Chinese tech giants forge a different path in AI chatbot frenzy
Updated 18:55, 17-Feb-2023
He Jingyi
The chatbot ChatGPT has sparked widespread interest in artificial intelligence. /CFP
The chatbot ChatGPT has sparked widespread interest in artificial intelligence. /CFP

The chatbot ChatGPT has sparked widespread interest in artificial intelligence. /CFP

Chinese tech companies are racing to develop their own versions of ChatGPT amid the global frenzy around OpenAI's chatbot, but with a more circumspect approach.

Chinese tech giants, ranging from e-commerce platforms and Alibaba to search engine behemoth Baidu, have announced their intentions to launch ChatGPT-style products over the past week. Baidu even specified the timeline of its ChatGPT alternative "ERNIE Bot," which will be launched in March, becoming one of China’s most prominent entries in the AI race.

However, "there are differences in how China and the U.S. implement AI applications," said Liu Qingfeng, founder and CEO of iFlytek, an AI speech interaction platform.

Unlike the "all-encompassing" platform of ChatGPT, Chinese tech companies are focusing on specific enterprise applications. said its product ChatJD will focus on the retail and finance industry, while Alibaba's AI technology will be integrated into its cloud computing products. NetEase's online learning unit, Youdao, plans to launch a similar AI service targeting the education industry.

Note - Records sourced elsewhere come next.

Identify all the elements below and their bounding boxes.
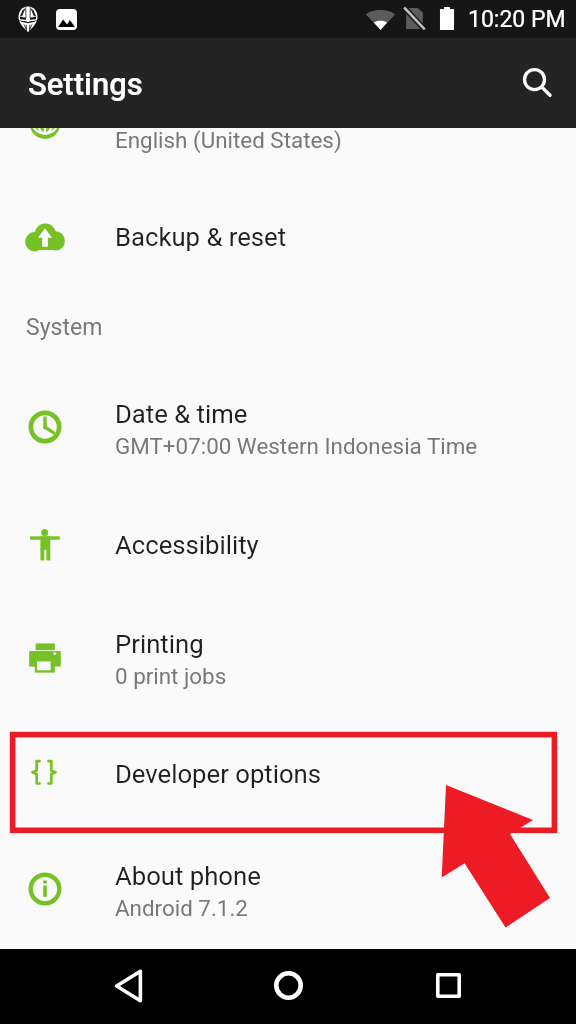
button[interactable]: Backup & reset xyxy=(0,202,576,271)
staticText: System xyxy=(26,314,103,341)
staticText: English (United States) xyxy=(115,127,342,153)
button[interactable]: Printing xyxy=(0,611,576,703)
button[interactable]: Back xyxy=(99,956,158,1015)
staticText: Date & time xyxy=(115,399,248,429)
button[interactable]: Home xyxy=(259,956,318,1015)
staticText: 0 print jobs xyxy=(115,663,227,689)
button[interactable]: English (United States) xyxy=(0,128,576,170)
button[interactable]: Accessibility xyxy=(0,510,576,579)
staticText: Backup & reset xyxy=(115,222,287,252)
staticText: About phone xyxy=(115,861,261,891)
staticText: 10:20 PM xyxy=(468,6,566,33)
button[interactable]: About phone xyxy=(0,843,576,935)
staticText: Accessibility xyxy=(115,530,259,560)
staticText: Android 7.1.2 xyxy=(115,895,248,921)
button[interactable]: Search xyxy=(510,60,556,106)
staticText: Developer options xyxy=(115,759,322,789)
button[interactable]: Developer options xyxy=(0,739,576,808)
staticText: Settings xyxy=(28,66,143,102)
button[interactable]: Date & time xyxy=(0,381,576,473)
staticText: GMT+07:00 Western Indonesia Time xyxy=(115,433,478,459)
staticText: Printing xyxy=(115,629,204,659)
button[interactable]: Recent apps xyxy=(419,956,478,1015)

Liu clarified that general AI applications, such as ChatGPT, typically require an "astonishing" amount of funding to sustain. Instead, Chinese companies are diving into specific sectors so they can benefit from their industry-specific expertise and resources.

By applying ChatGPT-like technology to targeted sectors, companies can gain a competitive edge in commercialization and project implementation, potentially surpassing their American counterparts.

"In terms of the underlying techniques, ChatGPT is not particularly revolutionary. It is less a scientific breakthrough and more a triumph in engineering," said Wang Jinqiao, professor at the Institute of Automation at the Chinese Academy of Science (CAS). "Many companies and research labs have built data-driven language processing technology in the past."

Wang noted five Chinese versions of GPT-3 (the third iteration of a language model trained on a large amount of data), including Baidu's ERNIE, Huawei's PanGu-Alpha, and CAS's Zidong-Taichu.

Zidong-Taichu is the first AI application to combine graphics, text and audio, already overcoming the text-only limitations of ChatGPT.

"From the perspective of technology and talent reserves, there is no shortage of ChatGPT-related technology in China," said Wang.

He noted that China owns the largest number of internet users in the world, has rich application scenarios, and obviously possesses the advantage of data accumulation.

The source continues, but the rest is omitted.